The attempt to get everything in could be taken as an honest attempt on the author's part to fulfill the presumed goal of memoir/biography, and thus satisfy the presumed interest of readers in such books: to give an account of the subject's life, to let the reader in on the details about which the reader is curious. This kind of curiosity about other people's lives--made more intense when the person in question is a celebrity or somehow regarded as an important figure--seems to me the only real reason anyone would read a memoir or a biography, the only real reason why they exist in the first place.

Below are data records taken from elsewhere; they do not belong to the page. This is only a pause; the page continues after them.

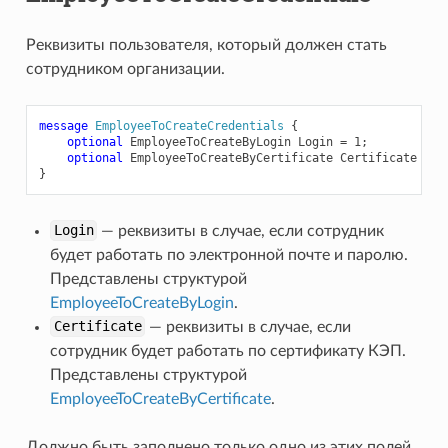
estV2
Реквизиты пользователя, который должен стать
сотрудником организации.
message
EmployeeToCreateCredentials
{
optional
EmployeeToCreateByLogin
Login
=
1
;
optional
EmployeeToCreateByCertificate
Certificate
=
2
}
Login
— реквизиты в случае, если сотрудник
будет работать по электронной почте и паролю.
Представлены структурой
EmployeeToCreateByLogin
.
Certificate
— реквизиты в случае, если
сотрудник будет работать по сертификату КЭП.
Представлены структурой
EmployeeToCreateByCertificate
.
Должно быть заполнено только одно из этих полей.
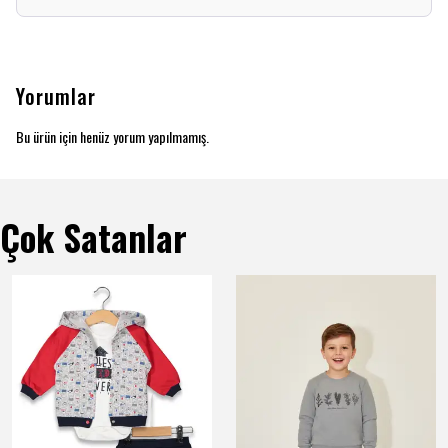
Yorumlar
Bu ürün için henüz yorum yapılmamış.
Çok Satanlar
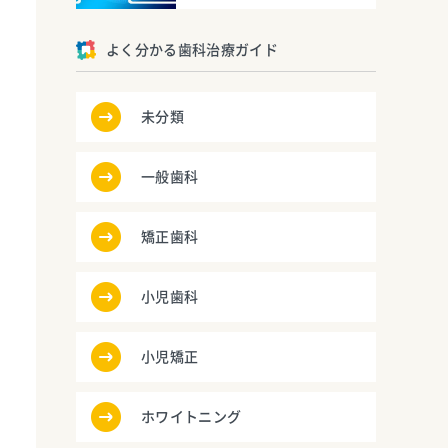
よく分かる歯科治療ガイド
未分類
一般歯科
矯正歯科
小児歯科
小児矯正
ホワイトニング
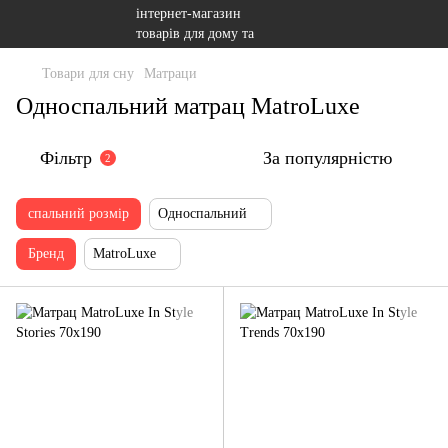
Товари для сну
Матраци
Односпальний матрац MatroLuxe
Фільтр
За популярністю
2
спальний розмір
Односпальний
Бренд
MatroLuxe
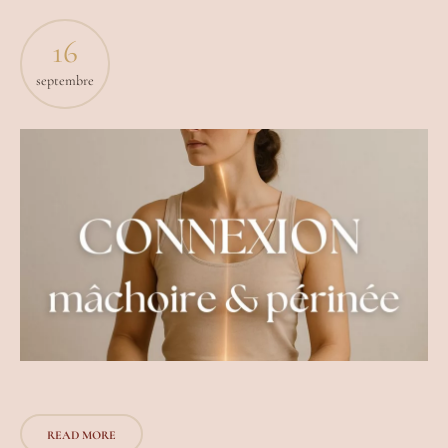
16
septembre
READ MORE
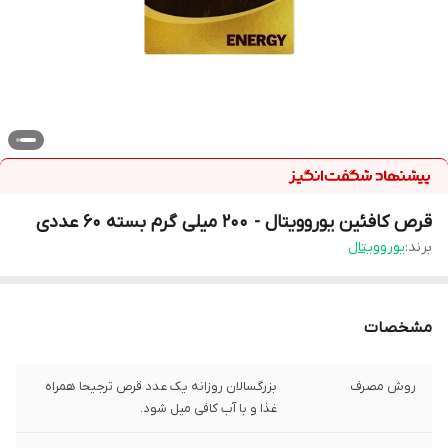
قرص کافئین یوروویتال - 200 میلی گرم بسته 60 عددی
برند:
یوروویتال
مشخصات
روش مصرف
بزرگسالان روزانه یک عدد قرص ترجیحا همراه
غذا و با آب کافی میل شود.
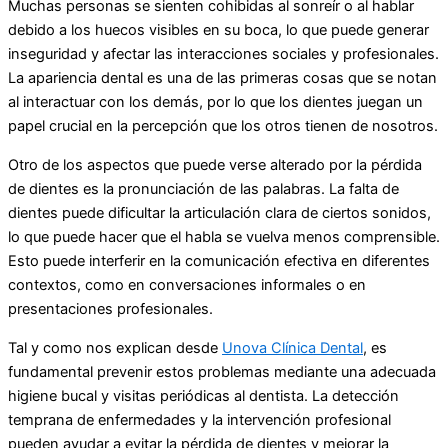
Muchas personas se sienten cohibidas al sonreír o al hablar
debido a los huecos visibles en su boca, lo que puede generar
inseguridad y afectar las interacciones sociales y profesionales.
La apariencia dental es una de las primeras cosas que se notan
al interactuar con los demás, por lo que los dientes juegan un
papel crucial en la percepción que los otros tienen de nosotros.
Otro de los aspectos que puede verse alterado por la pérdida
de dientes es la pronunciación de las palabras. La falta de
dientes puede dificultar la articulación clara de ciertos sonidos,
lo que puede hacer que el habla se vuelva menos comprensible.
Esto puede interferir en la comunicación efectiva en diferentes
contextos, como en conversaciones informales o en
presentaciones profesionales.
Tal y como nos explican desde
Unova Clínica Dental
, es
fundamental prevenir estos problemas mediante una adecuada
higiene bucal y visitas periódicas al dentista. La detección
temprana de enfermedades y la intervención profesional
pueden ayudar a evitar la pérdida de dientes y mejorar la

The attempt to make its narrative "come alive," while attractive in theory, only makes memoir shift away from its primary purpose. Mostly it means being less than forthcoming, or giving emphasis here and taking it away there, which begins to "shape" the story so it's no longer quite accurate. The most radical attempts to "shape," have, of course, resorted to outright fabrication, and the outraged response to this suggests to me that making a memoir "come alive" is valued only if it is still "true" to the same degree "getting everything in" would be. Which of course is simply not possible.
I'd say that if you're reading Pete Townshend's memoir it's because you want to know as much as possible about him, especially about his time with the Who. If the book is less than compelling as writing, perhaps you simply have to accept it, or should be reading something else. Maybe you should just listen to Who's Next instead.